Dosage compensation plans: protein aggregation provides additional insurance against aneuploidy

Abstract

Gene dosage alterations caused by aneuploidy are a common feature of most cancers yet pose severe proteotoxic challenges. Therefore, cells have evolved various dosage compensation mechanisms to limit the damage caused by the ensuing protein level imbalances. For instance, for heteromeric protein complexes, excess nonstoichiometric subunits are rapidly recognized and degraded. In this issue of Genes & Development, Brennan et al. (pp. 1031-1047) reveal that sequestration of nonstoichiometric subunits into aggregates is an alternative mechanism for dosage compensation in aneuploid budding yeast and human cell lines. Using a combination of proteomic and genetic techniques, they found that excess proteins undergo either degradation or aggregation but not both. Which route is preferred depends on the half-life of the protein in question. Given the multitude of diseases linked to either aneuploidy or protein aggregation, this study could serve as a springboard for future studies with broad-spanning implications.

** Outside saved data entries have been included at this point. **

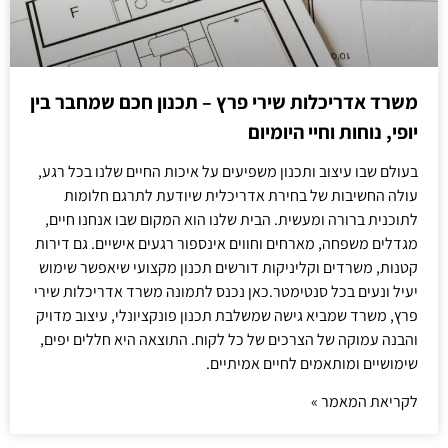
משרד אדריכלות שירי פרץ – תכנון חכם שמחבר בין
יופי, נוחות וחיי היומיום
בעולם שבו עיצוב ותכנון משפיעים על איכות החיים שלנו בכל רגע,
עולה החשיבות של בחירת אדריכלית שיודעת לתרגם חלומות
לתוכנית ברורה ומעשית. הבית שלנו הוא המקום שבו אנחנו חיים,
מגדלים משפחה, מארחים וחווים אינספור רגעים אישיים. גם דירות
קטנות, משרדים וקליניקות דורשים תכנון מקצועי שיאפשר שימוש
יעיל ונעים בכל סנטימטר.כאן נכנס לתמונה משרד אדריכלות שירי
פרץ, משרד שמביא גישה שמשלבת תכנון פונקציונלי, עיצוב מדויק
והבנה עמוקה של הצרכים של כל לקוח. התוצאה היא חללים יפים,
שימושיים ומותאמים לחיים אמיתיים.
לקריאת המאמר »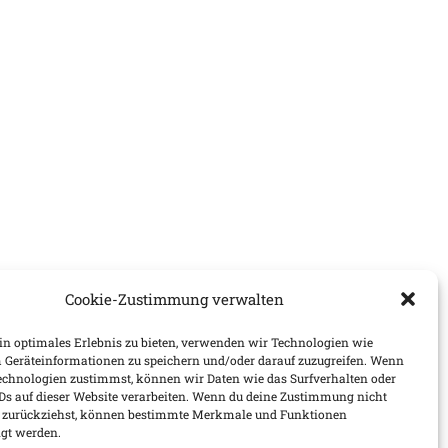
Cookie-Zustimmung verwalten
n optimales Erlebnis zu bieten, verwenden wir Technologien wie
 Geräteinformationen zu speichern und/oder darauf zuzugreifen. Wenn
echnologien zustimmst, können wir Daten wie das Surfverhalten oder
IDs auf dieser Website verarbeiten. Wenn du deine Zustimmung nicht
er zurückziehst, können bestimmte Merkmale und Funktionen
igt werden.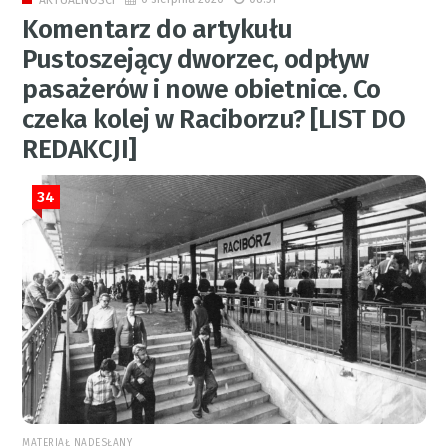
Komentarz do artykułu
Pustoszejący dworzec, odpływ
pasażerów i nowe obietnice. Co
czeka kolej w Raciborzu? [LIST DO
REDAKCJI]
34
MATERIAŁ NADESŁANY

Keywords: aneuploidy; protein aggregation; protein homeostasis.

Figure 1.

Model of aggregation as a dosage compensation mechanism in aneuploid cells. (A) In euploid cells, protein complex subunits encoded on different chromosomes are produced at homeostatic levels, promoting complex assembly. (B) Additional copies of chromosomes in the aneuploid state result in a chronic proteotoxic stress partially due to substoichiometric subunits produced directly from genes encoded on the extra chromosome (chromosome I). The substoichiometric subunits engage cellular protein quality control pathways leading to degradation or aggregation. (C) The investigators show that the fate of a substoichiometric subunit depends on its half-life.